Electronic and Spin Transport Properties of Fe/MgO/Fe Magnetic Tunnel Junction: Combined First-Principles Calculation and TB-NEGF Method

• Main Authors: Chia-Chia Chao, 趙家加
• Other Authors: 唐毓慧
• Format: Others
• Language: en_US
• Published: 2019
• Online Access: http://ndltd.ncl.edu.tw/handle/yrw7be

碩士 === 國立中央大學 === 物理學系 === 107 === Magnetic tunnel junctions (MTJs) have aroused intensive studies for applications in non-volatile magnetic random access memories (MRAMs), which have been widely used, and the most important property of MTJs is the tunneling magnetoresistance (TMR) effect. The giant magnetoresistance (MR) ratio originates from the tunneling current depending on the relative orientation of two FM electrodes that can be controlled by a spin-polarized current via the so-called spin torque effect.
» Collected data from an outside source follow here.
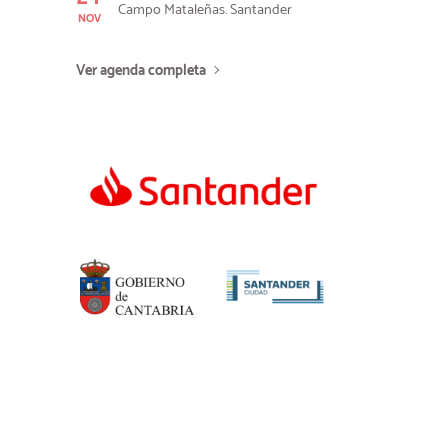
Campo Mataleñas. Santander
NOV
Ver agenda completa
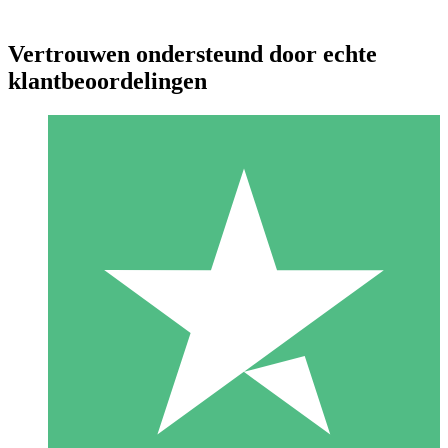
Vertrouwen ondersteund door echte
klantbeoordelingen
Individuele Creditpakketten
Betaal per gebruik met downloadtegoeden. Geen maandelijkse
verplichting vereist.
1 Downloaden
10
US$
00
The spin-transfer torque (STT) and the field-like spin torque (FLST) are two components of the spin torque effect. We employ the first-principles calculation with the non-equilibrium Green’s function (NEGF) method to analyze the electronic and transport properties. For Fe/MgO/Fe MTJs, the orbital symmetry of ∆_1 state in MgO-barrier is responsible for giant TMR effect that is estimated over 3000% at zero bias. Moreover, our newly developed “JunPy” package is employed to investigate both STT and FLST in non-collinear magnetic configurations, which comparable with previous experimental measurements and theoretical calculations and demonstrate the validity of “JunPy” package. These two components, STT and FLST, are responsible for the magnetization switching, which can control the magnetization configurations in MTJs. As a future work, we propose the EuO-based MTJs and expect the ∆_1 state and spin-polarized EuO-barrier may play a significant role on the enhancement for both TMR and FLST, which may create the next-generation FLST-MRAM.